Legatraghta is bounded on the north by Curraghglass townland, on the west by Knockgorm townland, on the east by Moneensauran townland and on the south by Slievenakilla townland. Its chief geographical features are the oligotrophic Munter Eolus Lough (Gaelic meaning The Descendants of Eolus), mountain streams, waterfalls, forestry plantations, a water sinkhole and a gravel pit. The townland is traversed by minor public roads and rural lanes. The townland covers 212 statute acres.

==History==

In earlier times the townland was probably uninhabited as it consists mainly of bog and poor clay soils. It was not seized by the English during the Plantation of Ulster in 1610 or in the Cromwellian Settlement of the 1660s so some dispossessed Irish families moved there and began to clear and farm the land.

A deed dated 13 Nov 1738 includes: Legatraught.
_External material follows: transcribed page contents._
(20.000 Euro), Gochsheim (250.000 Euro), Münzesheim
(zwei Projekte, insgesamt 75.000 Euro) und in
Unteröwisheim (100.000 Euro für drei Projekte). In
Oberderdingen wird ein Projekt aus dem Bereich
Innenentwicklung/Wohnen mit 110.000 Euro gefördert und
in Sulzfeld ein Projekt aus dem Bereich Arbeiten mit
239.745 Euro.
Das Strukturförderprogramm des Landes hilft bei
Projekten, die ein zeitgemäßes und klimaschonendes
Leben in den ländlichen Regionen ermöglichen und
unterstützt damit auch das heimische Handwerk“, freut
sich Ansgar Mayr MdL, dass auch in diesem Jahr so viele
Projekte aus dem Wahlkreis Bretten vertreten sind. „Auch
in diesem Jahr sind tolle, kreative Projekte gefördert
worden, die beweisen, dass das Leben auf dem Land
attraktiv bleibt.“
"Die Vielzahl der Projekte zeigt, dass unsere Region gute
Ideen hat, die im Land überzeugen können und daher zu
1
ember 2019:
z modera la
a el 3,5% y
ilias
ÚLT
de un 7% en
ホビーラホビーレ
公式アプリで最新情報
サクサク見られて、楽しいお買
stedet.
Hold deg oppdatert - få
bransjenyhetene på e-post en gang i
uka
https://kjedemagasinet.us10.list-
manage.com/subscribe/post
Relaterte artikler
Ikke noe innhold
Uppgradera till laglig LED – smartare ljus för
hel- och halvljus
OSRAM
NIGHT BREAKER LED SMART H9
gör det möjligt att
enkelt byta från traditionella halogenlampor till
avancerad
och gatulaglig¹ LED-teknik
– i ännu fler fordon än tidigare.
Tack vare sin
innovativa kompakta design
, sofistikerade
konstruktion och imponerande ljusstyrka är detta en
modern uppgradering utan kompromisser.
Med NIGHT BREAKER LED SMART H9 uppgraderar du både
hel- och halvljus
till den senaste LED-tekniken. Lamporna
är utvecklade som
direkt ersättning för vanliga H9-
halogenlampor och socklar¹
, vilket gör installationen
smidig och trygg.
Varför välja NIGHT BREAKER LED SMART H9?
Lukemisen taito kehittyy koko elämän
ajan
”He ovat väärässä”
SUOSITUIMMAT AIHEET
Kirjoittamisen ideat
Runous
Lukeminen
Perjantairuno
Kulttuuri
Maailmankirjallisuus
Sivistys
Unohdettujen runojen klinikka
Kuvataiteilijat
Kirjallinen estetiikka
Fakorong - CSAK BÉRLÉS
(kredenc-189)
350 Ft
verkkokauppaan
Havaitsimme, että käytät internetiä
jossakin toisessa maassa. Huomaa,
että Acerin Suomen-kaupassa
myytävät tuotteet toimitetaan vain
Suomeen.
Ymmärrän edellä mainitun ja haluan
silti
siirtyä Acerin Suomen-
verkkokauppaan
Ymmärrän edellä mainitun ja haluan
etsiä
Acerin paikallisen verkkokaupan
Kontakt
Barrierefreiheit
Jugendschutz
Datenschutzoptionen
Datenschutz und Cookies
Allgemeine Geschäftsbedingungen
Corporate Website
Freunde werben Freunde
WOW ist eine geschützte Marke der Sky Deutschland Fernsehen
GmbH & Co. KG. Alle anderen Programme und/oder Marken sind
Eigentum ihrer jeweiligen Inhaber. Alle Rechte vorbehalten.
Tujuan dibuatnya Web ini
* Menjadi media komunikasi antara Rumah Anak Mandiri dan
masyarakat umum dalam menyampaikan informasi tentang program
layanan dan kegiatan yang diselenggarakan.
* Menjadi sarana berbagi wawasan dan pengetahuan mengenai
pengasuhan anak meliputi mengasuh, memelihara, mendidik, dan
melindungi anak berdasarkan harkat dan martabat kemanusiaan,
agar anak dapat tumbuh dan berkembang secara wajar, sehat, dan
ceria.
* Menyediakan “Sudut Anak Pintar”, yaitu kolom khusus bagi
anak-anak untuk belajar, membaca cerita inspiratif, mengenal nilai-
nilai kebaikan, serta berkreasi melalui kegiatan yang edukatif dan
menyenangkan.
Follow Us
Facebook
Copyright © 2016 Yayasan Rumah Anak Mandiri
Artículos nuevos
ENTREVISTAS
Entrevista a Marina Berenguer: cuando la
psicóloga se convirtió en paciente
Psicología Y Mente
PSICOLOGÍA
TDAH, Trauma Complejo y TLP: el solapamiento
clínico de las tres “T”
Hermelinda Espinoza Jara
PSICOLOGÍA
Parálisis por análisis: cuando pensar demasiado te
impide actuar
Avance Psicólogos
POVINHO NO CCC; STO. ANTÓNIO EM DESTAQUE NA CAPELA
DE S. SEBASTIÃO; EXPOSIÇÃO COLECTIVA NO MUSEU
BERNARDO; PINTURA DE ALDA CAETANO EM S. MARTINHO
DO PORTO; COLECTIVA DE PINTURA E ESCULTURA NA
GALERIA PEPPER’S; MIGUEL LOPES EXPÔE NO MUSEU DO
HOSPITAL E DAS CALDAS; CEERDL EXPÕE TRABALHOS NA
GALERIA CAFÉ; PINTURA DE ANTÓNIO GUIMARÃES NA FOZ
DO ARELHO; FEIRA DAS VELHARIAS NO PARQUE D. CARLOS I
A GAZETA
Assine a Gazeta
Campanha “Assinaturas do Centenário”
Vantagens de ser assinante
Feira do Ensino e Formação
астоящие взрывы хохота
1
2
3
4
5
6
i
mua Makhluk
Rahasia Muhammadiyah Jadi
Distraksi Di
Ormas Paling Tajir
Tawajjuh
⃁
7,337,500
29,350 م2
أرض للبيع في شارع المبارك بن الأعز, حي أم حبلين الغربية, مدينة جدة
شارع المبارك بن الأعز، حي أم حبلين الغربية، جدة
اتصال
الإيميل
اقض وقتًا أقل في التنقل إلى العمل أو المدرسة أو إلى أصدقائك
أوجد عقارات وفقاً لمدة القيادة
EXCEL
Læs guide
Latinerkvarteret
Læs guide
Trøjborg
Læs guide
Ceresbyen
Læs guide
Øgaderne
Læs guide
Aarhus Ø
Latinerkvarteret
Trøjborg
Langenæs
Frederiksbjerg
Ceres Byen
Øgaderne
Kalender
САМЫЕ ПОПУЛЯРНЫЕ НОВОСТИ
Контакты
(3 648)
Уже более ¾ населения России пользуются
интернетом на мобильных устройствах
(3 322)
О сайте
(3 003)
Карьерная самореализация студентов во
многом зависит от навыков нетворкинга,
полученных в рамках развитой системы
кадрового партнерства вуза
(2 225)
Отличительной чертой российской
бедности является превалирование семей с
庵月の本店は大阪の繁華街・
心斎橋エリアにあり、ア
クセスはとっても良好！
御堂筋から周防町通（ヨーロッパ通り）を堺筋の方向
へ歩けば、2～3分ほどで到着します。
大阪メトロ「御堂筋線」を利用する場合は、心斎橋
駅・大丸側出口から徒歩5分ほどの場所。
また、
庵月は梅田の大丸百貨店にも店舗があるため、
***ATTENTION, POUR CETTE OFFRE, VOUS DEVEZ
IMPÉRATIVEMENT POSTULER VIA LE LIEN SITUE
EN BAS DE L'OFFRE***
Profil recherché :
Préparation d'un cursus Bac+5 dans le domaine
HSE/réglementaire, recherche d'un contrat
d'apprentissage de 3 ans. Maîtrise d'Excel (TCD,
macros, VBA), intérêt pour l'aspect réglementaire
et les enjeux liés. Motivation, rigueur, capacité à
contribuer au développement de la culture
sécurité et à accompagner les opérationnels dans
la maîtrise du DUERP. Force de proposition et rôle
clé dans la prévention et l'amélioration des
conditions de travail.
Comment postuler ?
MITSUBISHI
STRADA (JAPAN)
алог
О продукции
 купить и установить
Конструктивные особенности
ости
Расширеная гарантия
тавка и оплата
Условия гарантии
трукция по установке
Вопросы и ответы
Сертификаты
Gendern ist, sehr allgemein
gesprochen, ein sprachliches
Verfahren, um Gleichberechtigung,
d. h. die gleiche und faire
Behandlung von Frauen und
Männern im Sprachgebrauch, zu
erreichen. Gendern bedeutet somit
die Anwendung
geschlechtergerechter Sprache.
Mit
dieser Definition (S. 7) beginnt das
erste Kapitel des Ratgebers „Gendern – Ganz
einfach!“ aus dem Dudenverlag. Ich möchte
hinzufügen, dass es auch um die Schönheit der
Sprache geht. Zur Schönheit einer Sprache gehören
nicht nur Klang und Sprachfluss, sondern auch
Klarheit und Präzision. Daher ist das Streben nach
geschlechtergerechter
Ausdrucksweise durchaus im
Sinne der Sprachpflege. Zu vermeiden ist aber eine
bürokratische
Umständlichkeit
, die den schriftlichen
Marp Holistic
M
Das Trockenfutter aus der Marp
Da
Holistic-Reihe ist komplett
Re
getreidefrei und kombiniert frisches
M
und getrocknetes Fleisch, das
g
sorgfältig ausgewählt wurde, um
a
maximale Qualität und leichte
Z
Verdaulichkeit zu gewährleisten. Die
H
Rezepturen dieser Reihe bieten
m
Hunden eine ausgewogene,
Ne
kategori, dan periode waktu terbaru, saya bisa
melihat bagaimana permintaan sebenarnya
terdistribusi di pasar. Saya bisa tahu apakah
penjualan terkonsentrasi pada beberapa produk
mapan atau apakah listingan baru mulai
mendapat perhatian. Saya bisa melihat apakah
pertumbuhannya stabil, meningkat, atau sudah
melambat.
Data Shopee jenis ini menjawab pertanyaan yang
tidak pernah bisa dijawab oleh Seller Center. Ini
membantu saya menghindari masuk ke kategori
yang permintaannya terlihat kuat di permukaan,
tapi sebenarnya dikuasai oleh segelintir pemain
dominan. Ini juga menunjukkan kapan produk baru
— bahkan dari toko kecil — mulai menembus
The 1790 Cavan Carvaghs list spells the name as Legsnaght.

The Tithe Applotment Books for 1826 list four tithepayers in the townland.

The Ordnance Survey Name Books for 1836 give the following description of the townland- There is limestone and freestone in abundance in every part of the land but they are not quarried nor used for any purpose whatever. There are several good stone houses and a corn kiln on the east boundary of the townland.

The Legatraghta Valuation Office Field books are available for August 1839.

Griffith's Valuation of 1857 lists ten landholders in the townland.

In the 19th century the landlord of Legatraghta was the Annesley Estate.

==Census==

| Year | Population | Males | Females | Total Houses | Uninhabited |
|---|---|---|---|---|---|
| 1841 | 46 | 25 | 21 | 9 | 2 |
| 1851 | 32 | 17 | 15 | 7 | 0 |
| 1861 | 38 | 16 | 22 | 9 | 1 |
| 1871 | 23 | 11 | 12 | 4 | 0 |
| 1881 | 23 | 11 | 12 | 5 | 2 |
| 1891 | 26 | 12 | 14 | 4 | 0 |

In the 1901 census of Ireland, there are six families listed in the townland.

In the 1911 census of Ireland, there are four families listed in the townland.

==Antiquities==

1. Stone bridges over the rivers
2. A corn-kiln
3. Legatraghta National School, Roll No. 7856. In 1865: Terence Magauran was the headmaster, a Roman Catholic. There were 61 pupils, 31 boys and 30 girls, all Roman Catholic. The Catechism was taught to the Catholic pupils on weekdays from 3pm to 3:30pm and on Saturdays from 10:30am to 12:30. In 1874 there was one male teacher who received an annual salary of £21. There were 74 pupils, 35 boys and 39 girls. In 1890 there were 69 pupils in the school. In the late nineteenth century, the parish priest of Glangevlin, Father Thomas Corr, closed the school.